Osceola County, Florida — which recruited Korean entertainment-tech firms to its NeoCity district — offers the government-led template. The caveats are equally clear: relying only on the local demand that failed the previous park repeats its mistake, so the demand base must be designed around the metro region and the national fandom; and without licensed artist or drama IP, a merely "Korean-styled" space gives few reasons to visit.

NeoCity Osceola County aerial

NeoCity in Osceola County, Florida: a government-led development with a 200MW substation, 500-plus pad-ready acres, Class A office space, and a STEM high school (NeoCity Academy). (Photo: Osceola County / NeoCity)

On America's two diverging theme park roads, the third road has always been cut by fandom. What will fill the ground the regional parks leave behind has not been decided — but the numbers from this wave of closures suggest the first claim belongs to content that brings its fandom with it.

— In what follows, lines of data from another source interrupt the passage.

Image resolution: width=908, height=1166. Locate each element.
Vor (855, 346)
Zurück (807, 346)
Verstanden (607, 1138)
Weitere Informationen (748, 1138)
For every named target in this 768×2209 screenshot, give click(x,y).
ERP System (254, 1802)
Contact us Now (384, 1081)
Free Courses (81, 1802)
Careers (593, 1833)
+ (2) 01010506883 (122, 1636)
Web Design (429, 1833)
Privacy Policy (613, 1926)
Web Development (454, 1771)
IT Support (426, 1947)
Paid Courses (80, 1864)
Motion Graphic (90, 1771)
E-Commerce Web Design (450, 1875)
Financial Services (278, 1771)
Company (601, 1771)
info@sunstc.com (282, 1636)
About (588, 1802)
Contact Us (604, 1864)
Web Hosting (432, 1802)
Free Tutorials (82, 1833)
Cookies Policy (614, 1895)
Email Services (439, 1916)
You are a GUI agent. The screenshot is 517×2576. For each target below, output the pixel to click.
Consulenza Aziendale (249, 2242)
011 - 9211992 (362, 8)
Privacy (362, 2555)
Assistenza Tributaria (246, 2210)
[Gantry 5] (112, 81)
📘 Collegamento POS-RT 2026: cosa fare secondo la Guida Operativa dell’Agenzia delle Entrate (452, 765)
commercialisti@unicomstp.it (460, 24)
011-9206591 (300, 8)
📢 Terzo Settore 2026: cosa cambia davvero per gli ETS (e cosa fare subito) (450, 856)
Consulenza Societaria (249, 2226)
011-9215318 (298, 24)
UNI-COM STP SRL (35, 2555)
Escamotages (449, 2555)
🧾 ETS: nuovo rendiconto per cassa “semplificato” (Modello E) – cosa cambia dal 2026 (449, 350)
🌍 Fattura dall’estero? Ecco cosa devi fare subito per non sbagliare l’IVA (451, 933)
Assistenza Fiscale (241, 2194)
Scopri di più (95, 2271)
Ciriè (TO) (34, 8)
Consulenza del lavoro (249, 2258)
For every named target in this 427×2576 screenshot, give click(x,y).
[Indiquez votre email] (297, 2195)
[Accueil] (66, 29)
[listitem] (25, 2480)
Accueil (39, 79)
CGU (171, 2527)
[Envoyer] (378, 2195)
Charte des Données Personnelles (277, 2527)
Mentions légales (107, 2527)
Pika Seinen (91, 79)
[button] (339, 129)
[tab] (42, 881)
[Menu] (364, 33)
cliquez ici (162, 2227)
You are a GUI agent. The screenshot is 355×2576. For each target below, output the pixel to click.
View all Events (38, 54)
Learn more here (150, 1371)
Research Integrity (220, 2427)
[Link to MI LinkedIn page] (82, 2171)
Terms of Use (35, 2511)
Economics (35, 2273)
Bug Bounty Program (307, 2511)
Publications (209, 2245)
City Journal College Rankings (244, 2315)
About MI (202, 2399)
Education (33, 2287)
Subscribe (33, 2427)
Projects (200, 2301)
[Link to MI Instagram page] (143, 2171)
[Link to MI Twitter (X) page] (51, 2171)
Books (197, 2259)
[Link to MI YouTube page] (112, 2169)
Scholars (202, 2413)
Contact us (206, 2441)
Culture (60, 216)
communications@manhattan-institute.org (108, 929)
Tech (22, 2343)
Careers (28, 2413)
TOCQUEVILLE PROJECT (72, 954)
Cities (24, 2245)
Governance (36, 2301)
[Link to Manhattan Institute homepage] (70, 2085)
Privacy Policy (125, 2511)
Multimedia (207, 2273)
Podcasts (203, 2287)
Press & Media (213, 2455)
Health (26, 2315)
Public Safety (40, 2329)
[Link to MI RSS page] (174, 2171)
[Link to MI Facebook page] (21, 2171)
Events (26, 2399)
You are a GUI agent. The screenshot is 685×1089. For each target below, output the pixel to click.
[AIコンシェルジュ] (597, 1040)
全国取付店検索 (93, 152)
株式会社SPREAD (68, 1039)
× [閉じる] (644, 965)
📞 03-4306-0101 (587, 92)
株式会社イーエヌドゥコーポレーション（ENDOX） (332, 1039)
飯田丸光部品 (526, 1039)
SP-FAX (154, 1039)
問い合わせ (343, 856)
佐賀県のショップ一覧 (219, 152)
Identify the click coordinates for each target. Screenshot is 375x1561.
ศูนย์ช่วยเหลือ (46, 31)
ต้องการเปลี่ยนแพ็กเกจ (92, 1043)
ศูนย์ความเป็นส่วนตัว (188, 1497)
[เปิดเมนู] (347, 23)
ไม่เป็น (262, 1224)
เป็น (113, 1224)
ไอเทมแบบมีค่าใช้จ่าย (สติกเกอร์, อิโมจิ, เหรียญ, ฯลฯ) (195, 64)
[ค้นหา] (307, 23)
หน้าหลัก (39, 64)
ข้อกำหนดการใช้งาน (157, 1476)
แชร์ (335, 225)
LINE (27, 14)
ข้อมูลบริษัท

Sources: Los Angeles Times (Wendy Lee, Sept. 12, 2025; Cerys Davies, July 7, 2026); Disneyland Resort official announcements; TEA Global Experience Index 2024; Mordor Intelligence; Six Flags (including FY2025 results), Disney, and Comcast disclosures; Netflix announcements; Fiesta Village official statements. Investment figures are estimates based on disclosed transactions and require site-specific due diligence.